三级成人视频Play is a fundamental part of how we explore the world, but between the fear associated with coronavirus and the stripping back of school curriculums, play is being lost at a time when children need it most.
三级成人视频Social isolation and toxic stress have caused "incalculable damage", according to Pasi Sahlberg and William Doyle, authors of (OUP, £18.99). Drawing on extensive medical and scientific evidence for the benefits of play, their book calls for a ‘play renaissance’ in schools and wider society.
So what is play? Sahlberg and Doyle define play as a joyful activity that is "intrinsically motivated, entails active engagement, and results in discovery".
"Play is the learning language of children - it’s absolutely critical for a child’s wellbeing, health and learning, in and out of school, well into adolescence and beyond," says US scholar Doyle.
Finnish educator Prof Sahlberg adds that "children are biologically engineered to play, have fun, move, run, tumble, take risks, hug, sing and dance, [both] in and out of school".
三级成人视频Playing is a positive and often therapeutic experience for children and parents but without it, hidden negative emotions and fears can cause long-term trauma.
"The pandemic makes it clear that we need entirely new ways of thinking about childhood education," states Doyle.

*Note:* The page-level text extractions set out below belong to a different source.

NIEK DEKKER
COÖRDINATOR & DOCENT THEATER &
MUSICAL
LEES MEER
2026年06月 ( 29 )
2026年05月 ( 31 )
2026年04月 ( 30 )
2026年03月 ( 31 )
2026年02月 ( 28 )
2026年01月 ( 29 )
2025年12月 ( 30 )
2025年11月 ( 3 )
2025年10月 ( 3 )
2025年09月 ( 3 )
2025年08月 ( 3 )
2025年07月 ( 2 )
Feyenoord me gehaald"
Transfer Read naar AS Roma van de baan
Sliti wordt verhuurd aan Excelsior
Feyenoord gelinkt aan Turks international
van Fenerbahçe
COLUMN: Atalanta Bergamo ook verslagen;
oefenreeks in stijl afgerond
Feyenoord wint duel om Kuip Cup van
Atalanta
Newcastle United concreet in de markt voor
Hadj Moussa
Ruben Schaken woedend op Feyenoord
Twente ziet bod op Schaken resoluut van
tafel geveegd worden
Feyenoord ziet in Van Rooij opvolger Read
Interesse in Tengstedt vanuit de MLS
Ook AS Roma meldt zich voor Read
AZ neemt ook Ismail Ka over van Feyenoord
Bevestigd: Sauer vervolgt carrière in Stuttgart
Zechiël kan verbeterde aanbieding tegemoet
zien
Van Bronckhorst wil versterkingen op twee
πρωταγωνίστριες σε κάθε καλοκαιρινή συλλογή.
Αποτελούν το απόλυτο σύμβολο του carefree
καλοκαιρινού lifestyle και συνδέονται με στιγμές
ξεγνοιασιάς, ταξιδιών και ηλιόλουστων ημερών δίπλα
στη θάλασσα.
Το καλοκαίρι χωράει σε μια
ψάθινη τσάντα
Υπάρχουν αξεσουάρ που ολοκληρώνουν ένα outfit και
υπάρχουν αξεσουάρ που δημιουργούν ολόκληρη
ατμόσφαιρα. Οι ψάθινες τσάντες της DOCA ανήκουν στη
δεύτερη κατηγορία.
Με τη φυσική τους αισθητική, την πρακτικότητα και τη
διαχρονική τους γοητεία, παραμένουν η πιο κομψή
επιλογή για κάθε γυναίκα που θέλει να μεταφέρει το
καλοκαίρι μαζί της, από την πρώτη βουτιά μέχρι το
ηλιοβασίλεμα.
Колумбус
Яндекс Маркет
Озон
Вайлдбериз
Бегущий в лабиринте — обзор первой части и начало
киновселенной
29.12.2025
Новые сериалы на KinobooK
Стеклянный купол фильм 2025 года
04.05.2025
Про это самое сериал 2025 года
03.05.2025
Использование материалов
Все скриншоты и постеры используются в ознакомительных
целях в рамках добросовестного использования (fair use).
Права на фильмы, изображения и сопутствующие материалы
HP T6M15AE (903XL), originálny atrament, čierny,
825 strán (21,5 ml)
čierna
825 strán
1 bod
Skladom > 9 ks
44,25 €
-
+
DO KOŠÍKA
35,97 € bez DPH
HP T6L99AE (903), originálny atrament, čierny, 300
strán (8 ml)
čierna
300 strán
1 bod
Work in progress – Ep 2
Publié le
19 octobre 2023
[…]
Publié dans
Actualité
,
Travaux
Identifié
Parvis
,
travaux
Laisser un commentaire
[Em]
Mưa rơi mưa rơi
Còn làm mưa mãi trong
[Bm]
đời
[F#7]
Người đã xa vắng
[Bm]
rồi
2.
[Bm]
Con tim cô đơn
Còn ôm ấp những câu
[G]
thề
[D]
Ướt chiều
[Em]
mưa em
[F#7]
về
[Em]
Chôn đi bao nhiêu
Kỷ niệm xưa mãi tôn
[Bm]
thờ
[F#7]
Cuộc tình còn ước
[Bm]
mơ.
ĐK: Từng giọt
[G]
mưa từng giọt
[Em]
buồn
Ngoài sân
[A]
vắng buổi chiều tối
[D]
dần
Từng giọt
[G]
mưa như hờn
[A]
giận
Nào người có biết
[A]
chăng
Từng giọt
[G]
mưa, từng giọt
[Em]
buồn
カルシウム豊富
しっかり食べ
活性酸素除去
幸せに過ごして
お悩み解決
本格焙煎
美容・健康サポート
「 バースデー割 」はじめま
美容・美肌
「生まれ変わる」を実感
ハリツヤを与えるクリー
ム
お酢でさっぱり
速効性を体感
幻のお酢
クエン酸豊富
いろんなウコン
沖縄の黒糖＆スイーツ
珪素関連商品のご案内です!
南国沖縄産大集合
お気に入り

三级成人视频"In a world grappling with medical crises, climate change and socio-economic dislocations and upheavals, we need creative, inspired, independent and well-rounded young people. Play will help us get there."
In the book, the authors warn that schools are becoming "play-starved stress factories", but it’s not too late for change: "Play has the power to transform society and if we make it a top priority in post-pandemic schools, children will be happier, healthier and more engaged," says Doyle, who urges politicians and educational policy-makers to put play at the heart of education.
三级成人视频“Coronavirus is an opportunity to bring play-based outdoor learning to the fore because it’s easier to socially distance in the fresh air,” advises Dr Alun Morgan, lecturer in education at the University of Plymouth, who also wants to see a step-change.
"The world is dynamic and as primates, we learn through play. We’ve evolved a process of inquiry-based learning that builds in flexibility, resilience and ability to problem solve and innovate. We all need more play and without that space to experiment we risk losing adaptability."
As a result of school closures, the cancellation of many standardised tests has rendered exams "irrelevant", Sahlberg argues. "The virus may help move childhood education from a system based on punitive screening, tracking and exclusion based on standardised test data, towards a much better, truly high-performing system based on inclusion, equity, fair funding, and cherishing each child as equally deserving of love, support, well-being and play in school."
Rather than focusing on narrow academic measures of success, schools could take a more holistic approach, like that adopted by Finland’s world-renowned education system.
When Doyle moved from New York to Finland, he was impressed by the structure of the school day - 45-minute lessons were often followed by 15-minute unstructured play breaks. Yet when Sahlberg moved from Finland to the US, he was shocked by the contrast he encountered.
三级成人视频Jenny Malloch, a teacher with 30 years’ experience, admires Finland’s education model where children begin school at the age of seven. In her foundation classroom at St Leonard’s C of E Primary School in Exeter, she opts to have fewer tables, more carpet space for train tracks, marble runs or rolling on the floor plus plenty of space for cosy den-making or acting out stories with small world toys.
"Since lockdown, I feel there’s more pressure on us to make up for lost time and the learning experience has had to become less multi-sensory for hygiene reasons," explains Malloch. "Children can’t share sand or play dough, we’re not meant to be singing which is a staple for this age group and we’d prefer to have wooden toys and more natural materials but plastic toys are easier to wash."
Malloch continues to structure the school day to incorporate as much free play in the classroom and outdoor space as possible: "If children aren’t happy, they can’t learn – it’s simple! So we build in 90-minute periods of undirected play to help develop higher brain connections."
三级成人视频But while learning in early years is play-based, for older children play is often seen as a break from learning. Yet role plays, simulations, drama and debates naturally offer scope for learning through play in secondary schools.
三级成人视频"We really need a shift in culture to value play as a valuable learning tool and take this play-based approach into other year groups, especially at a time when mental health, welfare and stress relief should be top priority for all children."
By limiting screen time and scheduling in specific time for play, preferably in a park or garden, parents can create more playful opportunities with their children. Doyle suggests joining in: "Become childish – perhaps learn a new board game with your child and become an actively involved in working with teachers to help make school your children’s favourite place."